Your sexual orientation and your sexual habits really bore the crap out of me.
Don’t get me wrong – if your sex life should intertwine with mine, you and your desires will have my full attention. I will turn my ankle just like that if you means you’ll derive pleasure from it. I will rub you in that place that makes you moan like polecat in a snowstorm. No problem.
But if I don’t know you, and if we aren’t intimate, I really don’t give a flying crap about your sex life. Why should I care what you do with your genitals? All I care is that you fix my car properly or take good care of my finances. You could be a flaming homosexual furry who’s into scat games and infantilism. It means absolutely nothing to me.
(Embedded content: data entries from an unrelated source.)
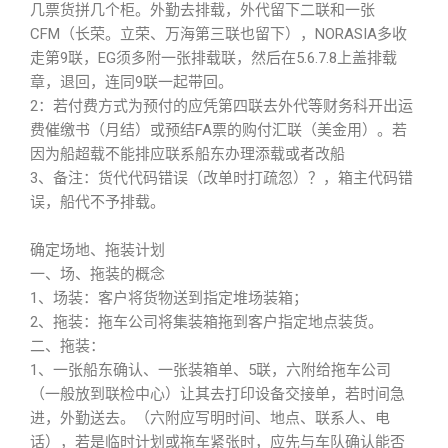
几票货拼几个柜。外勤去排载，外代留下二联和一张
CFM（长荣。立荣、万海第三联也留下），NORASIA多收
走第9联，EG须多附一张排载联，然后在5.6.7.8上盖排载
章，退回，连同9联一起带回。
2：若付费方式为预付的应凭第四联去外代等财务科开出运
费催缴书（月结）或预结FA票的购付汇联（美金用）。若
因为船超载不能排应联系船东办理添载或者改船
3、备注：货代代码错误（改单时打疏忽）？，箱主代码错
误，船代不予排载。
确定场地、拖装计划
一、场、拖装的概念
1、场装：客户将货物送到指定堆场装箱；
2、拖装：拖车公司将集装箱拖到客户指定地点装货。
二、拖装：
1、一张船东确认、一张装箱单、5联，六附给拖车公司
（一般放到联检中心）让其去打印设备交接单，若时间急
进，外勤送去。（六附应写明时间、地点、联系人、电
话），若是临时计划或拖车紧张时，应先与车队确认能否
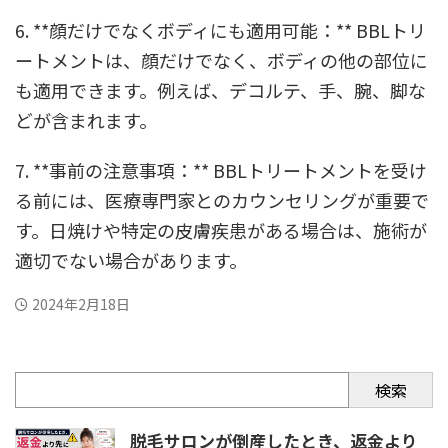
6. **顔だけでなくボディにも適用可能：** BBLトリ
ートメントは、顔だけでなく、ボディの他の部位に
も適用できます。例えば、デコルテ、手、腕、脚な
どが含まれます。
7. **事前の注意事項：** BBLトリートメントを受け
る前には、医療専門家とのカウンセリングが重要で
す。日焼けや特定の皮膚疾患がある場合は、施術が
適切でない場合があります。
2024年2月18日
検索
脱毛サロンが倒産したとき、返金より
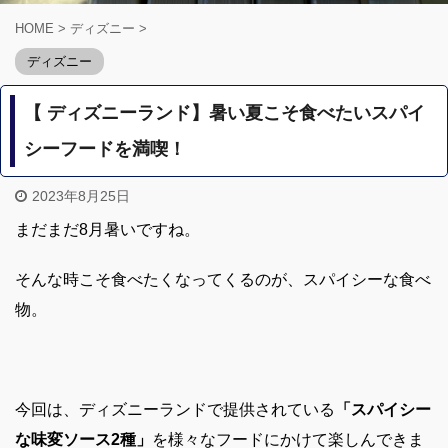
HOME
>
ディズニー
>
ディズニー
【 ディズニーランド】暑い夏こそ食べたいスパイ
シーフードを満喫！
2023年8月25日
まだまだ8月
暑いですね。
そんな時こそ食べたくなってくるのが、スパイシーな食べ
物。
今回は、ディズニーランドで提供されている
「スパイシー
な味変ソース2種」
を様々なフードにかけて楽しんできま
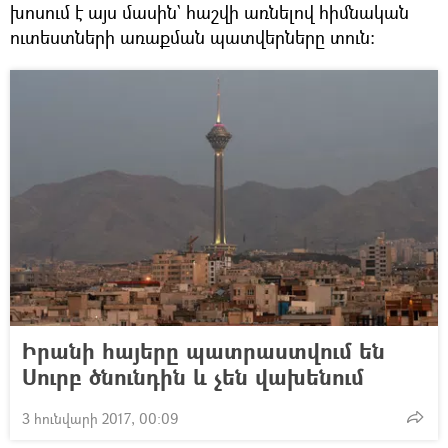
խոսում է այս մասին` հաշվի առնելով հիմնական
ուտեստների առաքման պատվերները տուն:
Իրանի հայերը պատրաստվում են
Սուրբ ծնունդին և չեն վախենում
3 հունվարի 2017, 00:09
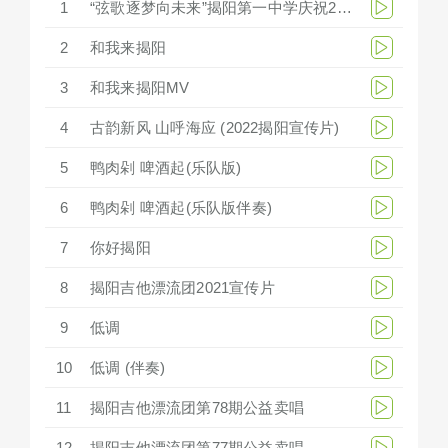
1
“弦歌逐梦向未来”揭阳第一中学庆祝279周年华诞文艺汇演
2
和我来揭阳
3
和我来揭阳MV
4
古韵新风 山呼海应 (2022揭阳宣传片)
5
鸭肉剁 啤酒起(乐队版)
6
鸭肉剁 啤酒起(乐队版伴奏)
7
你好揭阳
8
揭阳吉他漂流团2021宣传片
9
低调
10
低调 (伴奏)
11
揭阳吉他漂流团第78期公益卖唱
12
揭阳吉他漂流团第77期公益卖唱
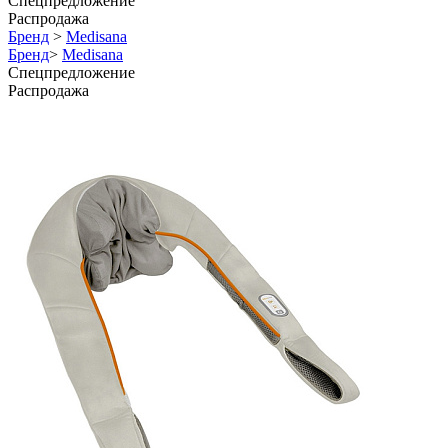
Спецпредложение
Распродажа
Бренд
>
Medisana
Бренд
>
Medisana
Спецпредложение
Распродажа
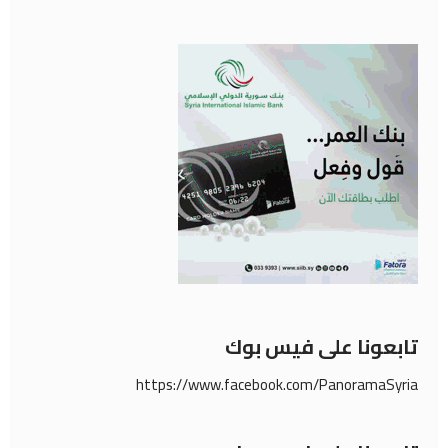
تابعونا على فيس بوك
https://www.facebook.com/PanoramaSyria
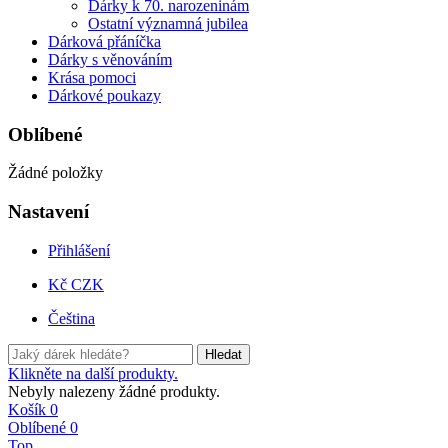
Dárky k 70. narozeninám
Ostatní významná jubilea
Dárková přáníčka
Dárky s věnováním
Krása pomoci
Dárkové poukazy
Oblíbené
Žádné položky
Nastavení
Přihlášení
Kč CZK
Čeština
Hledat
Klikněte na další produkty.
Nebyly nalezeny žádné produkty.
Košík
0
Oblíbené
0
Top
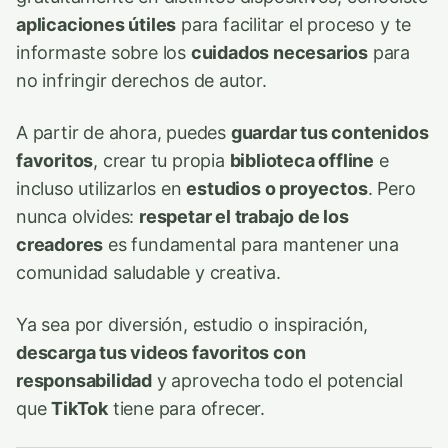
aplicaciones útiles
para facilitar el proceso y te
informaste sobre los
cuidados necesarios
para
no infringir derechos de autor.
A partir de ahora, puedes
guardar tus contenidos
favoritos
, crear tu propia
biblioteca offline
e
incluso utilizarlos en
estudios o proyectos
. Pero
nunca olvides:
respetar el trabajo de los
creadores
es fundamental para mantener una
comunidad saludable y creativa.
Ya sea por diversión, estudio o inspiración,
descarga tus videos favoritos con
responsabilidad
y aprovecha todo el potencial
que
TikTok
tiene para ofrecer.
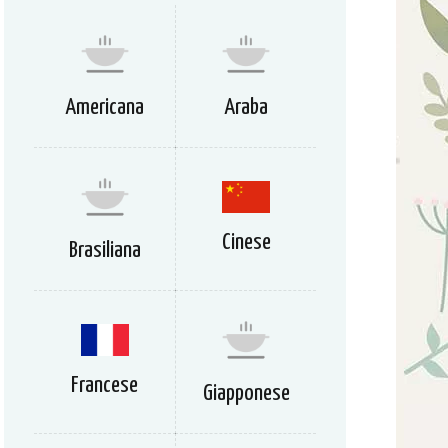
Americana
Araba
Cinese
Brasiliana
Francese
Giapponese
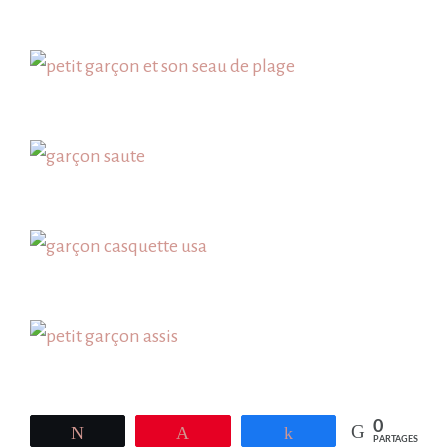
0
Tweetez
Épingle
Partagez
PARTAGES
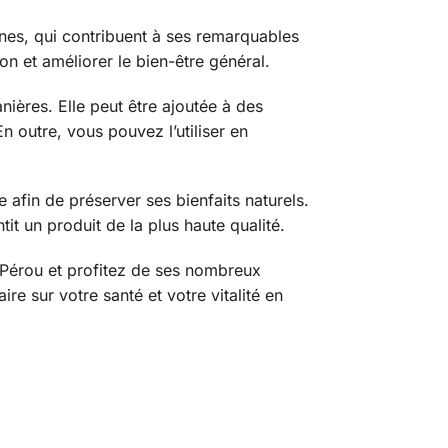
nes, qui contribuent à ses remarquables
ion et améliorer le bien-être général.
ières. Elle peut être ajoutée à des
 outre, vous pouvez l’utiliser en
afin de préserver ses bienfaits naturels.
it un produit de la plus haute qualité.
Pérou et profitez de ses nombreux
ire sur votre santé et votre vitalité en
This explains why acts like Madonna hold no interest to me. Oooh, Madonna is wearing conical tit-slings and licking the thigh of a Puerto Rican baseball player. Wow. That’s so naughty. Madonna has genitals and rubs them against other people’s genitals. Just like every other member of the animal kingdom. Oooh. Let me giver her $50. She’s so amazing.
I once had a “sex positive” girlfriend who would go on and on about her all-important “sexual identity”. Funny thing is, concerns about her identity – the kind you get from ruthless reflection and careful character building – weren’t important. She probably read some stupid Susie Bright book and decided that the center of her life was between her legs. We broke up.
I have never cared for strip clubs. It’s not because I’m repressed, gay or embarrassed. It’s because I get bored in about 5 minutes. If I want to see some woman bend over and gyrate her ass, I’ll watch re-runs of Soul Train from the comfort of my home. There’s no way I’m paying for the privilege.
This boredom even extends to erotic dance. I have zero interest in belly dancers and I usually hit FF when a swords n’ sandals film dwells too long on a slave girl dancing for a Persian king or whatever. BORING! Get back to the historical parallels and battle scenes, you retarded director!
“Ted,” you say, “have you no sense of romance?” Of course I do. I like that first touch and first kiss and long nights in front of the fire just like everybody else. I’m not asexual (those people are freaks!). I am simply unmoved by traditional methods of seduction. Want to turn me on? Make eye contact from across a room. Lean in real close and whisper in my ear. Take my hand and walk away with me. I’ll make sweet love to you all night long. Just don’t waggle your ass up and down in my face like a baboon relieving herself against a tree in northern Tanzania. OK?
What about porn? Isn’t that the modern equivalent of ham-fisted seduction? Isn’t porn even cheaper and more egregious than stripping?
No, it isn’t. Porn has a specific purpose, and its legion ensures that your particular sexual interests are catered to. It’s not a seduction; it’s a sex tool, nothing more. Your specific turn-on’s are stroked and encouraged, all for free, or damn near close to free. Let’s take me for an example.
I find the photo of the hubba-hubba woman a turn-on. She gorgeous, she has a nubile bod, and is merely glancing at the camera, as if beckoning us to join her in the next room. If she suddenly licked her lips, bent forward and started shaking her ass, I’d lose interest. But maybe that’s just me. Maybe you’d prefer it if she squatted on the floor, licked a power tool and peed all over the floor. That isn’t a bad thing; it would just send me screaming for the door.
I’m a Playboy guy, not a Hustler guy. Always have been.
My interests in porn are very narrow and fleeting. I enjoy vanilla porn featuring attractive women. What I can’t stand is gynecological close-up’s of meat-tubes ramming juicy slots until beads of love-goo drip all over the lens. I don’t find it disgusting; I just find it boring.
BTW, ladies: when I have a woman in my life, my interest in porn disappears completely. When I don’t need a tool, it goes back in the shed and gathers dust. So don’t hold this post against me, m’kay?
Guys: are you with me on this? Let me know.